I could have a sandwich for breakfast, lunch and dinner, every day, forever—that's how much I love them. Sandwiches are so versatile, you could make a different sandwich every day of the week for every meal of the day and still not repeat any of them. The different combinations for making delicious sandwiches are truly infinite. All you need is your imagination!




History's Very First Sandwich

Since I am obsessed with sandwiches, I, of course, wanted to understand their true origin. I was surprised to learn that the first recorded sandwich was by a rabbi in the 1st century B.C.! This rabbi would start the Passover custom of taking meat from the Paschal Lamb, chopped nuts, apples, bitter herbs and spices and put them between two pieces of matzo. Voilà! The first sandwich.

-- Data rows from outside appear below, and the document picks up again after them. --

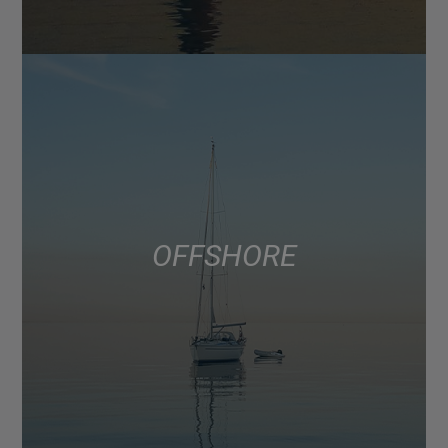
OFFSHORE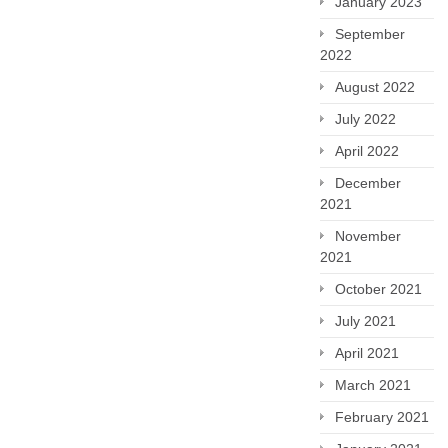
January 2023
September
2022
August 2022
July 2022
April 2022
December
2021
November
2021
October 2021
July 2021
April 2021
March 2021
February 2021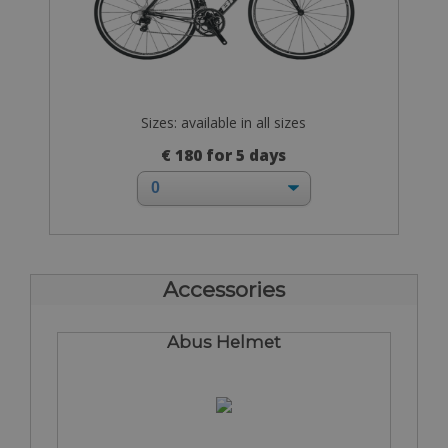
Sizes: available in all sizes
€ 180 for 5 days
Accessories
Abus Helmet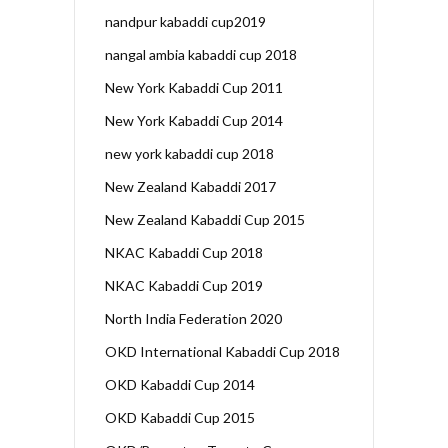
nandpur kabaddi cup2019
nangal ambia kabaddi cup 2018
New York Kabaddi Cup 2011
New York Kabaddi Cup 2014
new york kabaddi cup 2018
New Zealand Kabaddi 2017
New Zealand Kabaddi Cup 2015
NKAC Kabaddi Cup 2018
NKAC Kabaddi Cup 2019
North India Federation 2020
OKD International Kabaddi Cup 2018
OKD Kabaddi Cup 2014
OKD Kabaddi Cup 2015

As you may know, the "sandwich" was named after a gentleman by the name of John Montagu, the fourth earl of Sandwich. The earl, it seems, was a gambling man, and as the story goes, he ordered one of his valets to bring him some meat tucked between two pieces of bread so he wouldn't have to leave his card game. He could continue playing without getting the cards greasy from eating meat with his bare hands. Others saw what he was doing and ordered up the same thing by saying they would have "the same as Sandwich."


My Very First Sandwich

When I was in the third grade, I ate my first sandwich—bologna—and I loved it. From then on, I wanted sandwiches in my lunch box all the time when I was in grammar school. My sandwich of choice was bologna, of course, in between two slices of soft white bread with mayonnaise on one side and mustard on the other, complete with crunchy whole potato chips on top. I loved the feel and crunch of the salty potato chips with this wonderful sliver of meat that was foreign to me. Foreign because my mother never let me eat bologna and never gave me a sandwich for lunch. Instead, she would always pack me gourmet lunches, which I was embarrassed by because I just wanted to be like the other kids who ate sandwiches, chips and cupcakes.

One day, a boy approached me and asked me to meet him in the coat room with my lunch box. When I got there, he smiled at me and whispered that he would gladly exchange his bologna sandwich for my lunch. I asked him to let me see the sandwich. He pulled out something that was wrapped in waxed paper and there it was—a sandwich on soft white bread (crusts cut off) with one slice of bologna, mustard and mayonnaise. I asked him if he had any chips to go with it and he said they were back on his desk. I told him he had to throw in the chips and I would do it. For the next three years, we traded lunches.